__TASK TO CARRY OUT__:
Here are the records. Write out exactly the lines between the one holding "Глюкометры Accu-Сhek" and the one holding "Шприц-ручки и иглы", inclusive.

Saved entries:
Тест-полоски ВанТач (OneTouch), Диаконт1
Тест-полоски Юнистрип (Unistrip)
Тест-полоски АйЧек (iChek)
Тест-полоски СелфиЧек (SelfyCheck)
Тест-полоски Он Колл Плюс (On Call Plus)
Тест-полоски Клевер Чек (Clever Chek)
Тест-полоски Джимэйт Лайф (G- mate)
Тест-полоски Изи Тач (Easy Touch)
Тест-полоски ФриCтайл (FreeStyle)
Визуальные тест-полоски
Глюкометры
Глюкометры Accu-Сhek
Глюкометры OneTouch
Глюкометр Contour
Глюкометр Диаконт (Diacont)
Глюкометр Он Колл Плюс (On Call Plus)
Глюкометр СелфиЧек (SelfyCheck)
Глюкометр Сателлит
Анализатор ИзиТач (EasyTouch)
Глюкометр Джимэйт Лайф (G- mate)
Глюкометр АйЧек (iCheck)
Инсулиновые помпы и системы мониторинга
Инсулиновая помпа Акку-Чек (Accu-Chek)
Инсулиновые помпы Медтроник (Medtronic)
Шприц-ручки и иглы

...

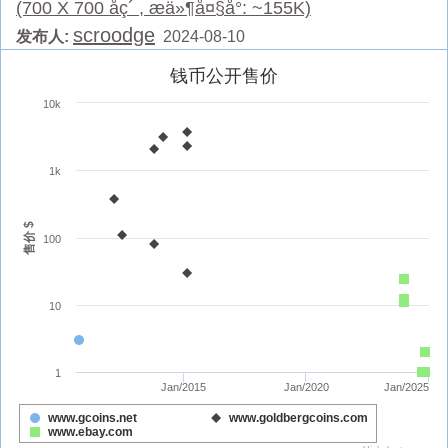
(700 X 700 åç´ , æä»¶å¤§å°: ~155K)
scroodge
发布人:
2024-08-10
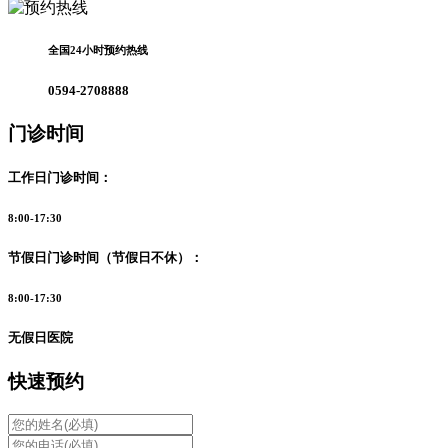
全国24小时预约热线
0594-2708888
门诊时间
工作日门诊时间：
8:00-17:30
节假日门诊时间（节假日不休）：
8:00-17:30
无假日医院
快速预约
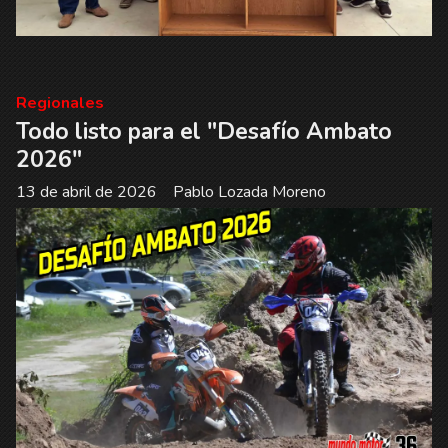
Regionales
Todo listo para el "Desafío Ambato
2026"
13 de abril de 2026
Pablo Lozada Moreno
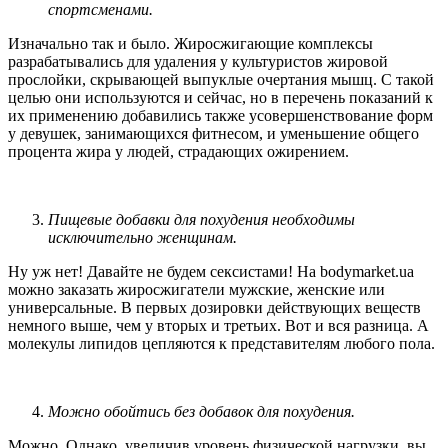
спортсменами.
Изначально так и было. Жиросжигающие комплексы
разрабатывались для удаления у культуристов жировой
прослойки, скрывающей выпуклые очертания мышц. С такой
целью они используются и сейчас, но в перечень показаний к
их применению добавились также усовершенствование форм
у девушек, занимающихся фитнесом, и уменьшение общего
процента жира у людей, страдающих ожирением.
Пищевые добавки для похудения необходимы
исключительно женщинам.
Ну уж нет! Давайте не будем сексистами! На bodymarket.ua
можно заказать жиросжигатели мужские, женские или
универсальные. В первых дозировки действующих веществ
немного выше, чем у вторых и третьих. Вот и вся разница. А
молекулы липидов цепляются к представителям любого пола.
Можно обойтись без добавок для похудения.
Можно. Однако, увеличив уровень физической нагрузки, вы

__RESULT OF THIS EXERCISE__:
Глюкометры Accu-Сhek
Глюкометры OneTouch
Глюкометр Contour
Глюкометр Диаконт (Diacont)
Глюкометр Он Колл Плюс (On Call Plus)
Глюкометр СелфиЧек (SelfyCheck)
Глюкометр Сателлит
Анализатор ИзиТач (EasyTouch)
Глюкометр Джимэйт Лайф (G- mate)
Глюкометр АйЧек (iCheck)
Инсулиновые помпы и системы мониторинга
Инсулиновая помпа Акку-Чек (Accu-Chek)
Инсулиновые помпы Медтроник (Medtronic)
Шприц-ручки и иглы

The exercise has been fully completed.